- Born: 3 August 1928 Leningrad, Soviet Union
- Died: 15 March 1991 (aged 62) Leningrad, Soviet Union
- Education: Repin Institute of Arts
- Known for: Painting
- Movement: Realism

= Vladimir Seleznev =

Russian painter (1928–1991)

Vladimir Ivanovich Seleznev (Владимир Иванович Селезнев; 3 August 1928 – 15 March 1991) was a Soviet Russian realist painter, lived and worked in Leningrad, member of the Leningrad branch of Union of Artists of Russian Federation, regarded by art historian Sergei V. Ivanov as a representative of the Leningrad school of painting, most famous for his genre paintings and portraits.

== Biography ==
Vladimir Ivanovich Seleznev was born on 3 August 1928 in the Leningrad, USSR.

In 1953 Vladimir Seleznev graduated from Ilya Repin Institute in Rudolf Frentz workshop. He studied under Mikhail Platunov, Ivan Stepashkin, Piotr Belousov, and Yuri Neprintsev.

Since 1951 Vladimir Seleznev has participated in Art Exhibitions. He painted portraits, landscapes, battle and historical paintings, genre scenes, and etudes done from nature.

Vladimir Seleznev was a member of Leningrad Union of Artists since 1953.

Vladimir Ivanovich Seleznev died on 15 March 1991 in Leningrad. His paintings reside in Art museums and private collections in Russia, USA, France, England, and throughout the world.

== Bibliography ==
- Directory of members of the Leningrad branch of Union of Artists of Russian Federation. - Leningrad: Khudozhnik RSFSR, 1987. - p. 116.
- Matthew C. Bown.
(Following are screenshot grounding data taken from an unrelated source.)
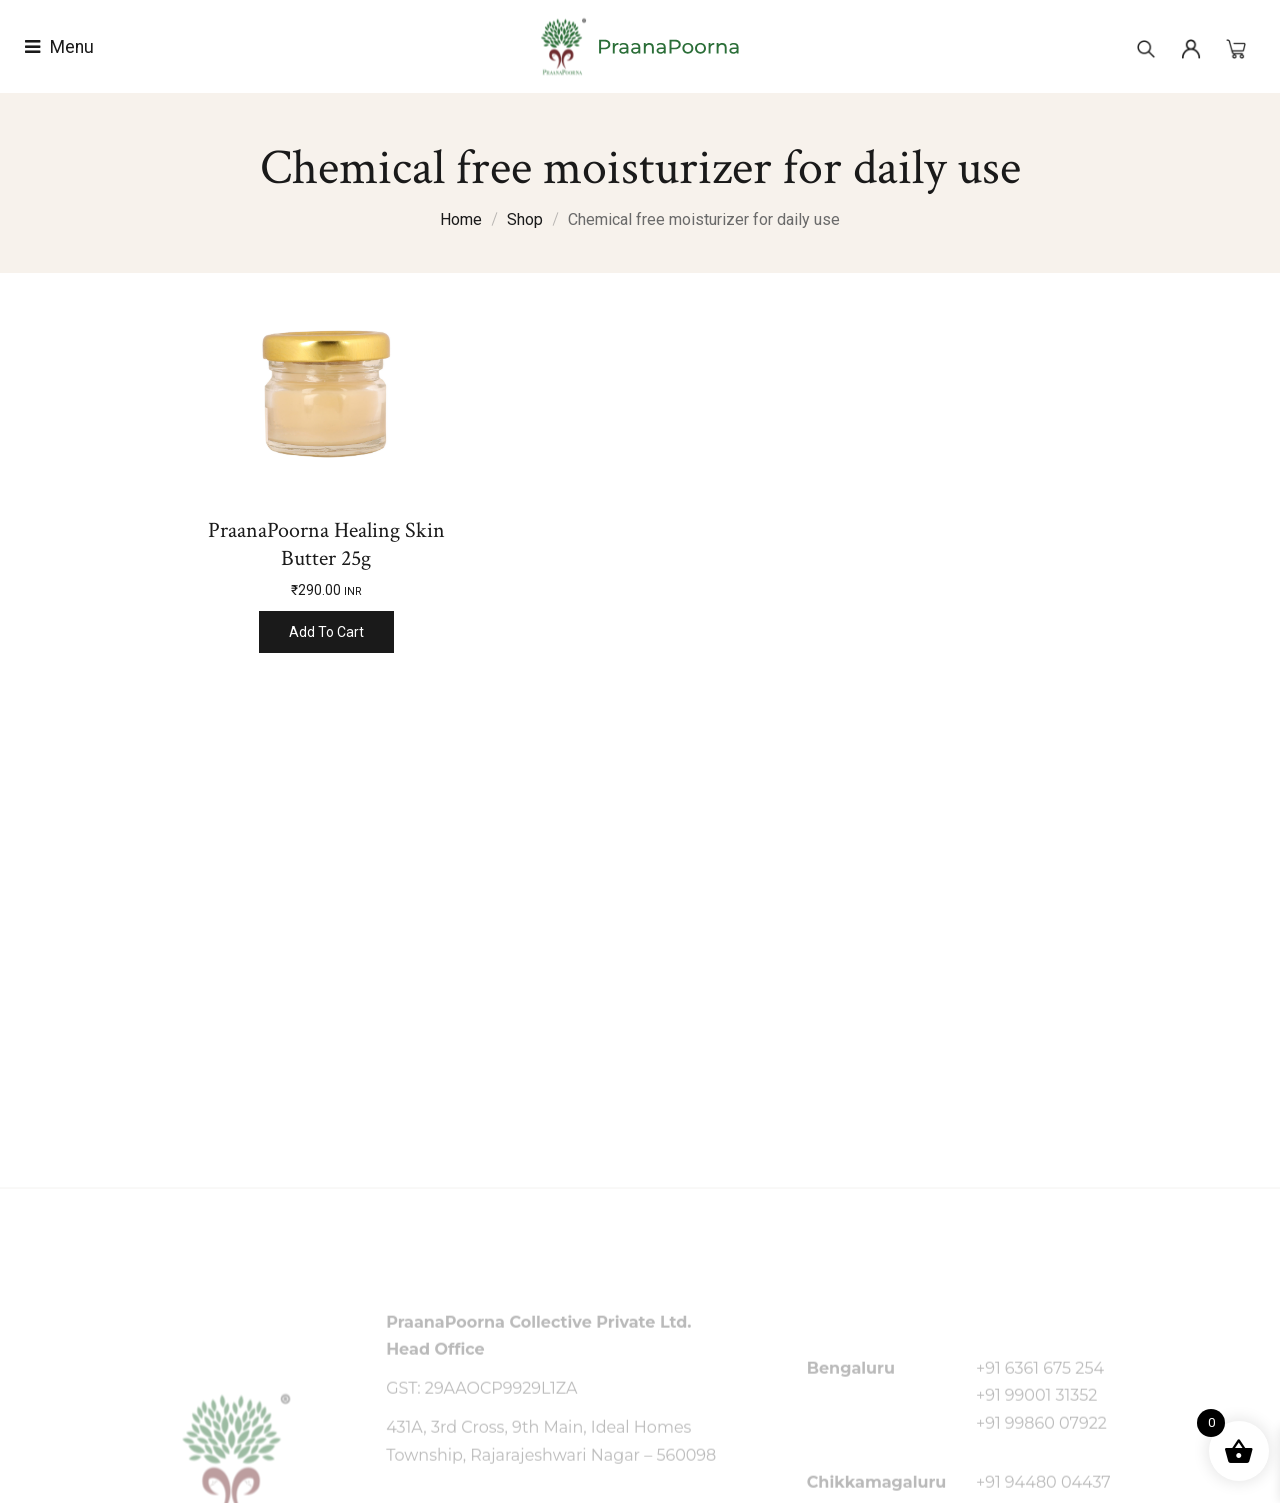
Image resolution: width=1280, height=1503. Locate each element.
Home (461, 219)
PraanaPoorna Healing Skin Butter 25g (326, 544)
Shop (525, 219)
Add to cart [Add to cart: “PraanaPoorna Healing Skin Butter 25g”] (326, 632)
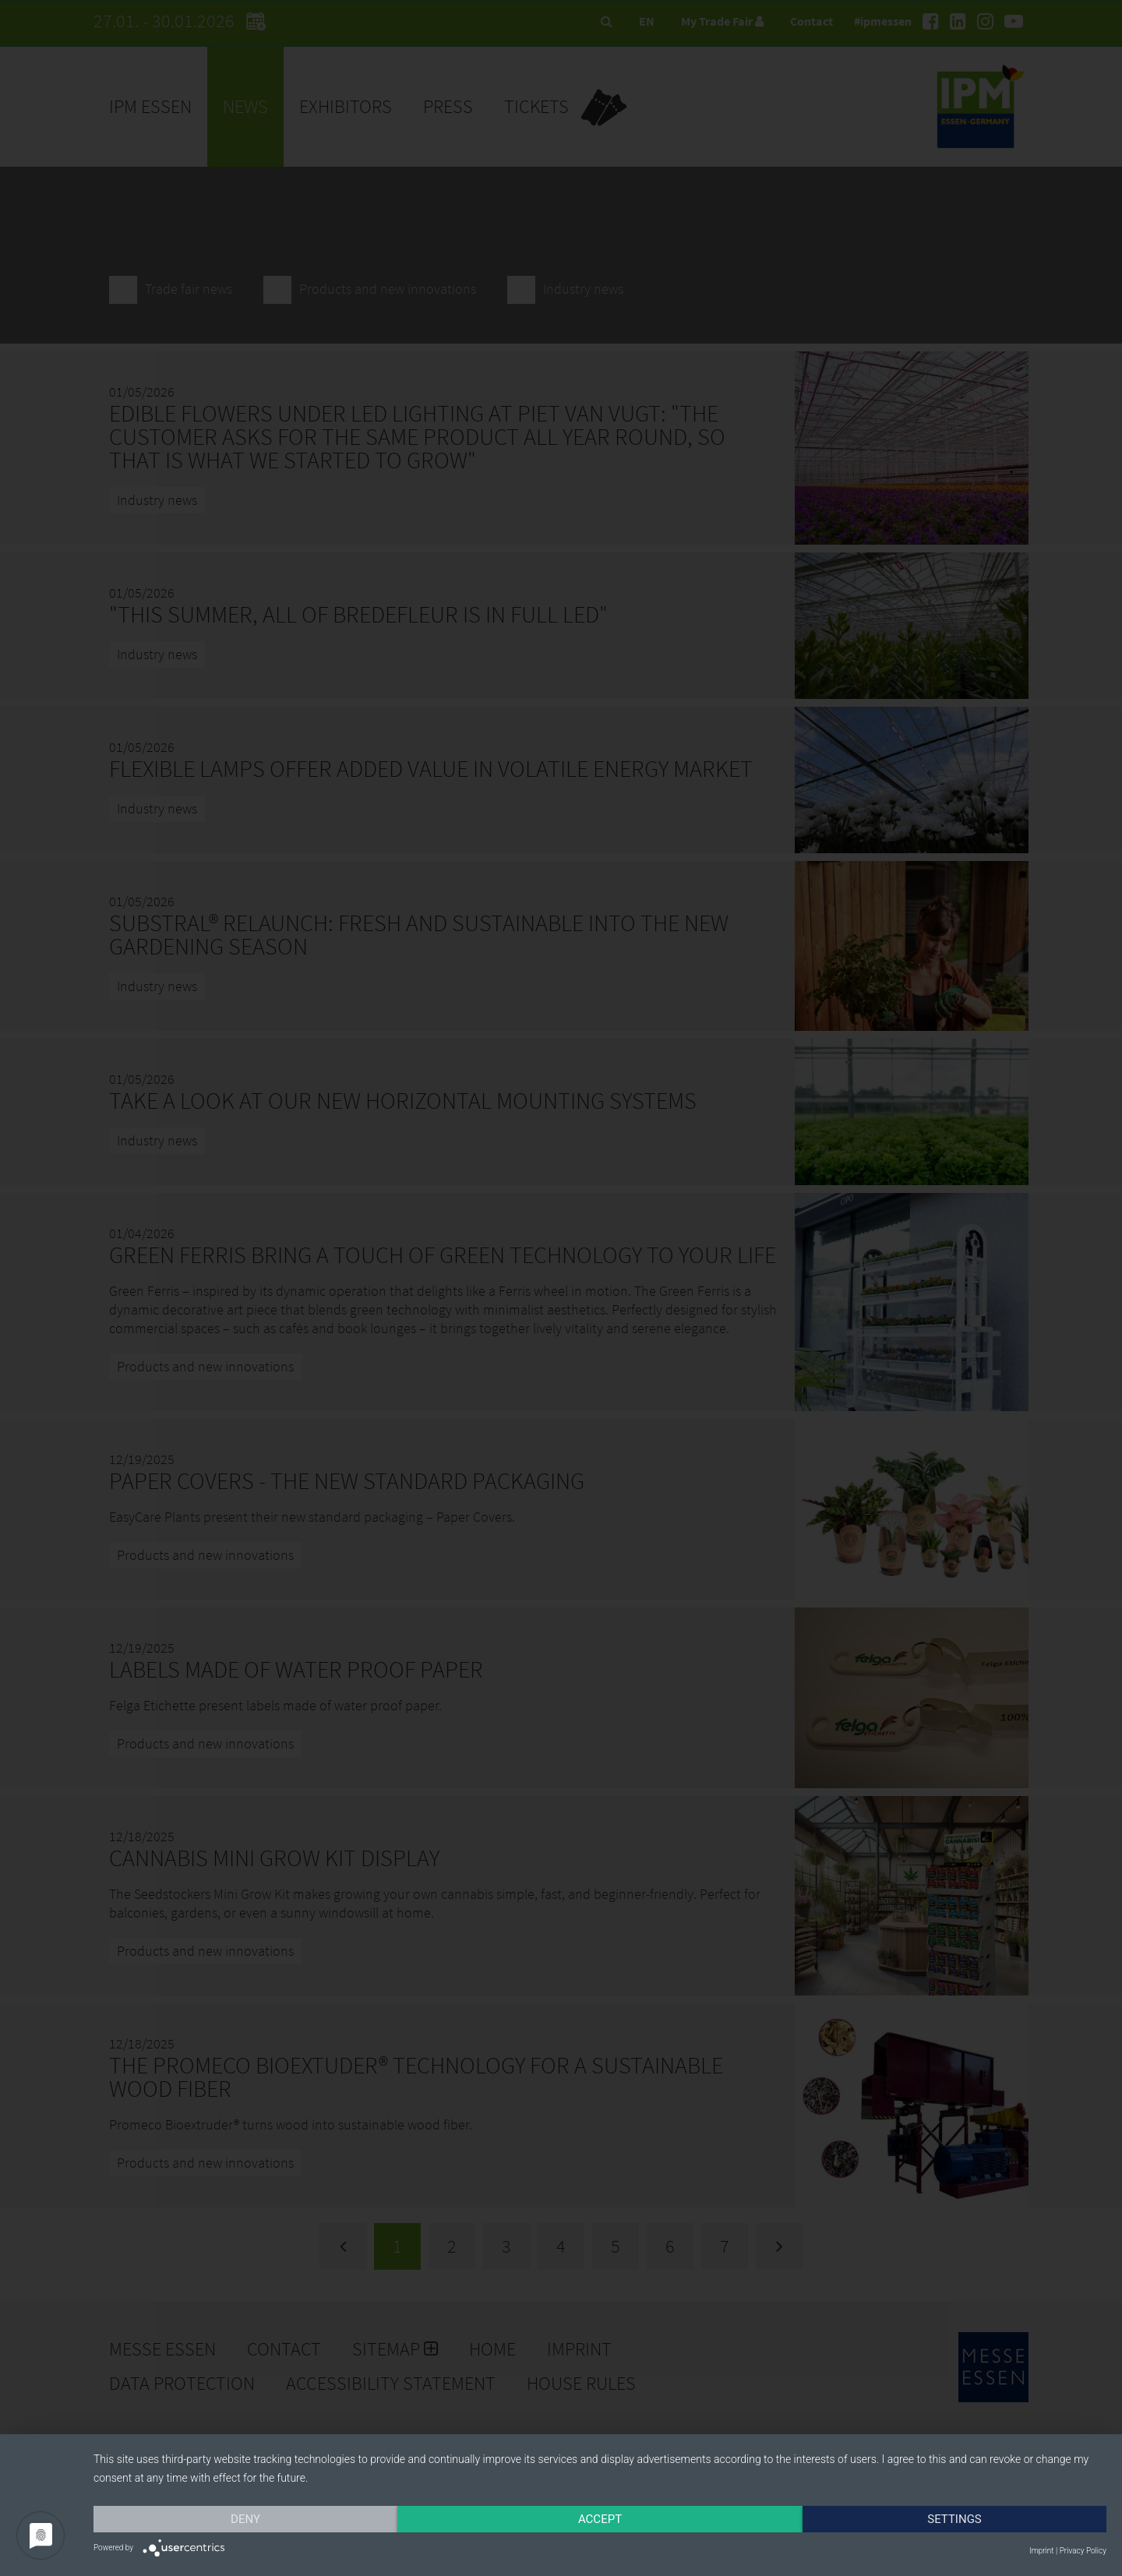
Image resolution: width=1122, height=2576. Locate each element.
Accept (600, 2519)
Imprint (1041, 2550)
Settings (954, 2519)
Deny (245, 2519)
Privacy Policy (1083, 2550)
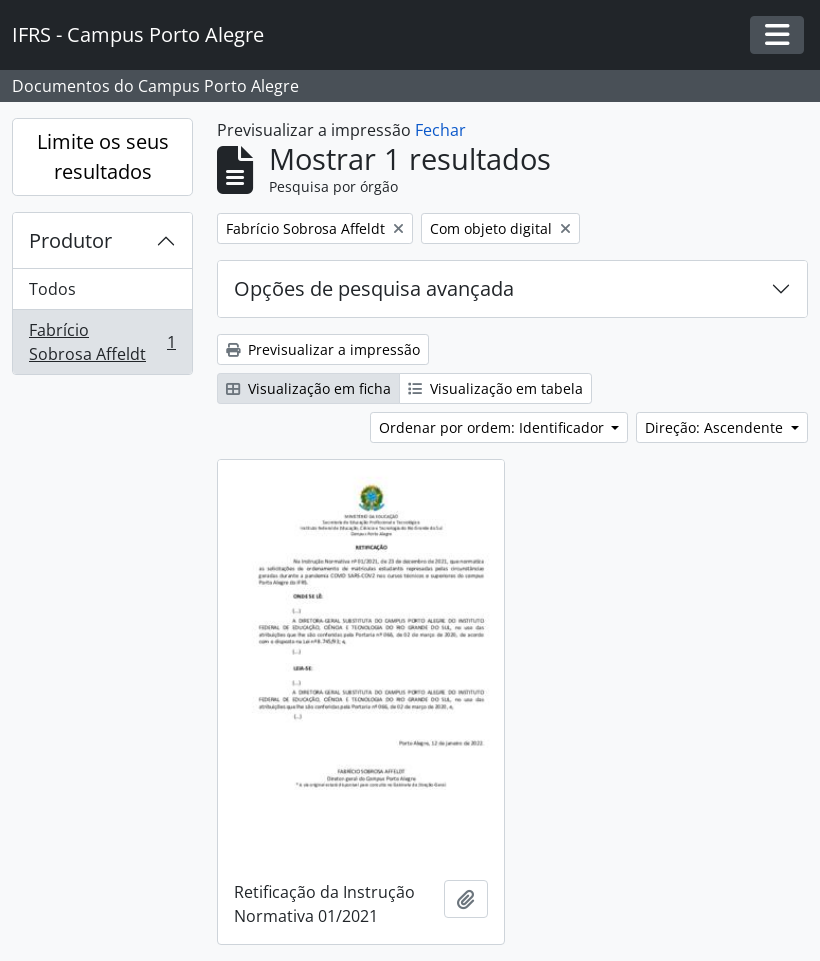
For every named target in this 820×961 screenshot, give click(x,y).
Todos (52, 289)
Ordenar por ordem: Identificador (493, 427)
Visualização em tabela (495, 388)
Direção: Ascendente (716, 427)
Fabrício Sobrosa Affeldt (102, 342)
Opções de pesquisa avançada (374, 288)
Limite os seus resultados (103, 156)
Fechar (440, 130)
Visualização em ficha (308, 388)
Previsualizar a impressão (323, 349)
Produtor (70, 240)
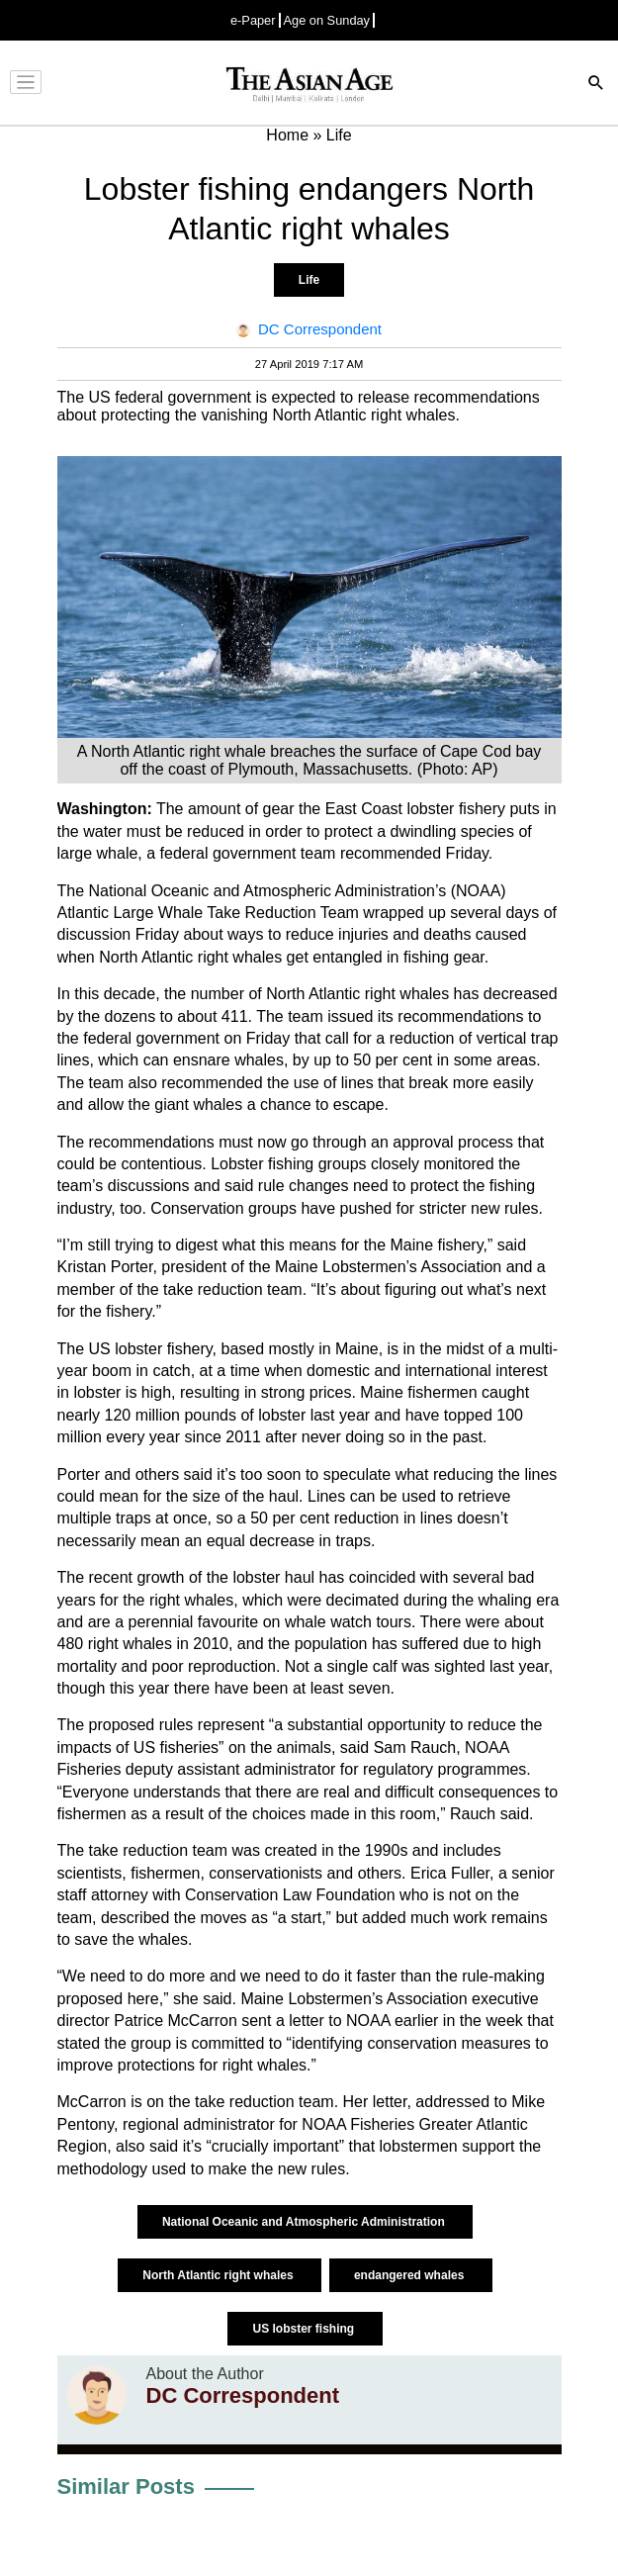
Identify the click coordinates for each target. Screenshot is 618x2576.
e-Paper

Dictionary of 20th Century Russian and Soviet Painters 1900-1980s. - London: Izomar, 1998. ISBN 0-9532061-0-6, ISBN 978-0-9532061-0-0.
- Anniversary Directory graduates of Saint Petersburg State Academic Institute of Painting, Sculpture, and Architecture named after Ilya Repin, Russian Academy of Arts. 1915 - 2005. - Saint Petersburg: Pervotsvet Publishing House, 2007. - p. 71. ISBN 978-5-903677-01-6.